# Panerai Winding Help!!



## SuperOcean (Sep 5, 2008)

Hey guys....I keep my Panerai on my watch winder when not wearing it. Since I have a bunch of watches, it could be weeks before I wear it.

Well the other day I noticed that all the watches on the winder had the same time except for the Panerai. Since the Panerai was still ticking, I assumed it had stopped in the middle of the night and then was restarted when the winder started winding again. Originally the winder was set on 746 TPD in the clockwise direction (because of CW winding Valjoux 7750). I obviously don't want my watch to stop in between wearing, so I changed the setting on the winder to 1178 TPD (clockwise). Is this way too many turns per day for this watch?

I have a Heiden watch winder and here are the 4 settings:

1) 1460 TPD: Wind for 60 seconds, then 12 minutes off...repeat (one direction)

2) 1178 TPD: Wind for 60 seconds, then 15 minutes off...repeat (one direction)

3) 988 TPD: Wind for 60 seconds, then 18 minutes off. Then 60 seconds in the opposite direction, then 18 minutes off..repeat

4) 746 TPD: Wind for 60 seconds, then 24 minutes off...repeat


I had it on the winder for 3 weeks in between wearings. Again, I originally had it on setting 4 (746 TPD) and obviously that didn't keep it wound.

Will I be damaging my Panerai if I put it on setting 2 with 1178 TPD?

Any advice would be greatly appreciated


----------



## cvq (Feb 5, 2010)

On the Orbita website there's a very comprehensive list on which watch needs which winding.

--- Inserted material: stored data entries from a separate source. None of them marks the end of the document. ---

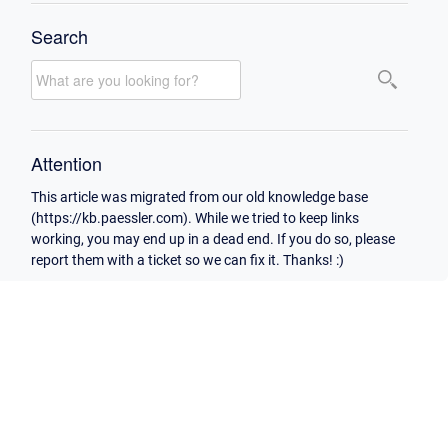
Search
Attention
This article was migrated from our old knowledge base
(https://kb.paessler.com). While we tried to keep links
working, you may end up in a dead end. If you do so, please
report them with a ticket so we can fix it. Thanks! :)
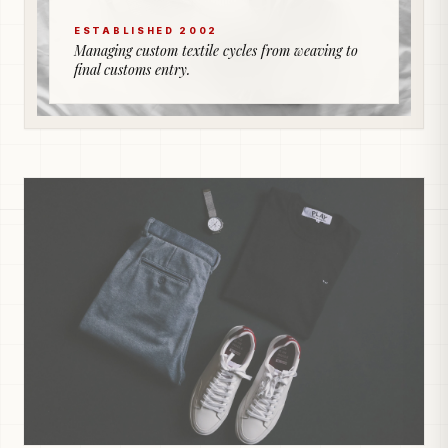
ESTABLISHED 2002
Managing custom textile cycles from weaving to
final customs entry.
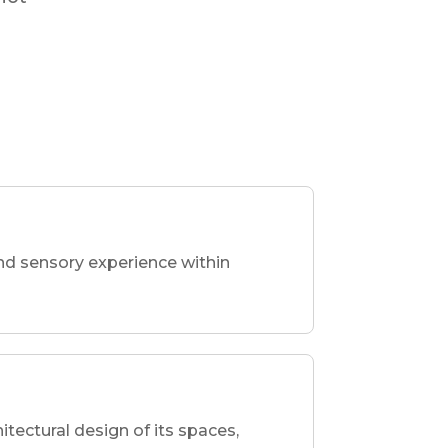
nd sensory experience within
hitectural design of its spaces,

This is the start page: http://www.orbita.net/pages/17100.htm

And this is the Panerai page: http://www.orbita.net/pages/17116.htm

I don't think you can overwind the watch on the winder.


----------



## Janne (Apr 16, 2007)

This is not what you asked, but if you wear it with 3 weeks interval, I would not bother to have it on a winder.


----------



## Loddonite (Jun 15, 2008)

cvq said:


> I don't think you can overwind the watch on the winder.


:-!


Janne said:


> This is not what you asked, but if you wear it with 3 weeks interval, I would not bother to have it on a winder.

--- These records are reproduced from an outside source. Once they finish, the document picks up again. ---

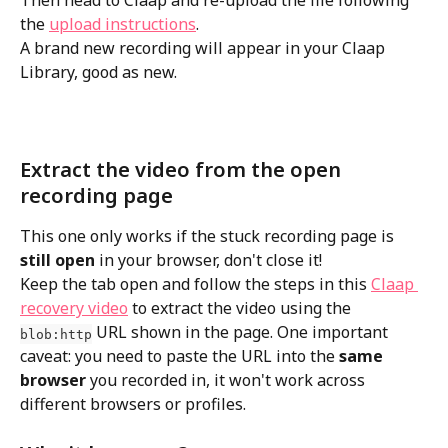
Then head to Claap and re-upload the file following 
the 
upload instructions
. 
A brand new recording will appear in your Claap 
Library, good as new.
Extract the video from the open 
recording page
This one only works if the stuck recording page is 
still open
 in your browser, don't close it!
Keep the tab open and follow the steps in this 
Claap 
recovery video
 to extract the video using the 
 URL shown in the page. One important 
blob:http
caveat: you need to paste the URL into the 
same 
browser
 you recorded in, it won't work across 
different browsers or profiles.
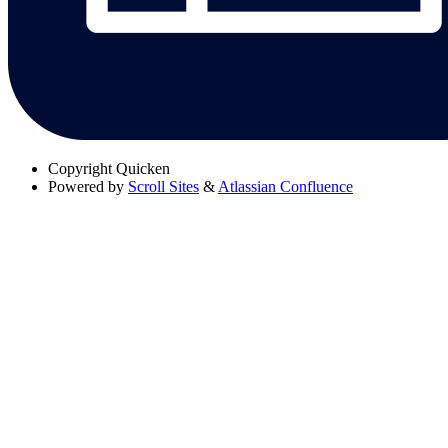
Copyright
Quicken
Powered by
Scroll Sites
&
Atlassian Confluence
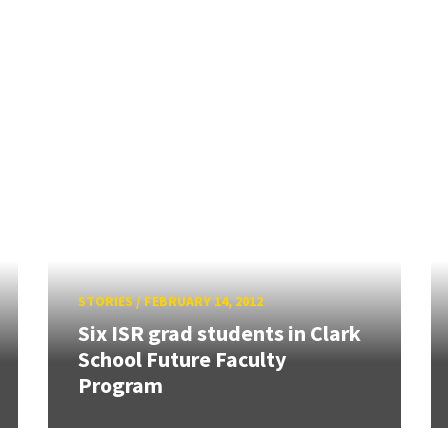
STORIES
/
FEBRUARY 14, 2012
Six ISR grad students in Clark
School Future Faculty
Program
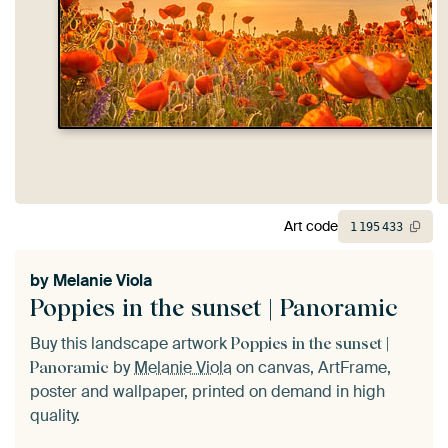
Art code
1
195
433
by
Melanie Viola
Poppies in the sunset | Panoramic
Buy this landscape artwork
Poppies in the sunset |
by
Melanie Viola
on canvas, ArtFrame,
Panoramic
poster and wallpaper, printed on demand in high
quality.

Unless you have hard to set complications I'm with Janne on this one.


----------



## SuperOcean (Sep 5, 2008)

cvq said:


> On the Orbita website there's a very comprehensive list on which watch needs which winding.
> 
> This is the start page: http://www.orbita.net/pages/17100.htm
> 
> ...


Thanks CVQ.

Janne, I keep the watch on a winder because it's better to have the movement constantly moving to keep everything lubricated internally. Additionally, pulling stem out too many times puts unnecessary stress on the crown pin. These are the words of advice I got from a master watchmaker and repair guy in NYC a few years back. To err on the side of caution, I've been following his advice.

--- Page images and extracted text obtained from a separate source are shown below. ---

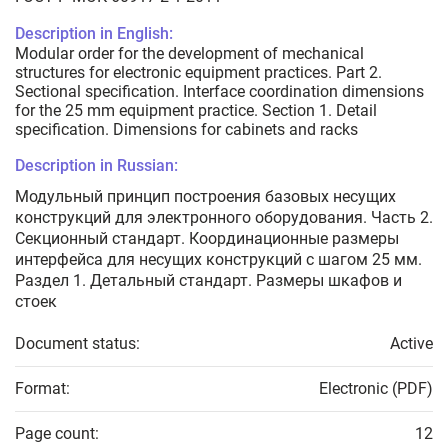
Description in English:
Modular order for the development of mechanical
structures for electronic equipment practices. Part 2.
Sectional specification. Interface coordination dimensions
for the 25 mm equipment practice. Section 1. Detail
specification. Dimensions for cabinets and racks
Description in Russian:
Модульный принцип построения базовых несущих
конструкций для электронного оборудования. Часть 2.
Секционный стандарт. Координационные размеры
интерфейса для несущих конструкций с шагом 25 мм.
Раздел 1. Детальный стандарт. Размеры шкафов и
стоек
Document status:
Active
Format:
Electronic (PDF)
Page count:
12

My question is, if I keep it on the setting with 1178 TPD, will that harm the watch? Or put stress on the movement? On the Orbita site it says 800 TPD (Clockwise) for the Panerai, but I don't have that option on my winder. 746 TPD is the closest, but that's the original setting it was on and want to avoid it stopping.

Thoughts?


----------



## Watch_guy (Jun 26, 2008)

SuperOcean said:


> Thanks CVQ.
> 
> *Janne, I keep the watch on a winder because it's better to have the movement constantly moving to keep everything lubricated internally.* Additionally, pulling stem out too many times puts unnecessary stress on the crown pin. These are the words of advice I got from a master watchmaker and repair guy in NYC a few years back. To err on the side of caution, I've been following his advice.
> 
> ...


That's interesting because I've been told the opposite. What you said was more true in older watches. In modern movements the lubricants used don't thicken, therefore if not being worn it's better to let it sit rather than continuous, unnecessary use of the movement. Who knows?:-s


----------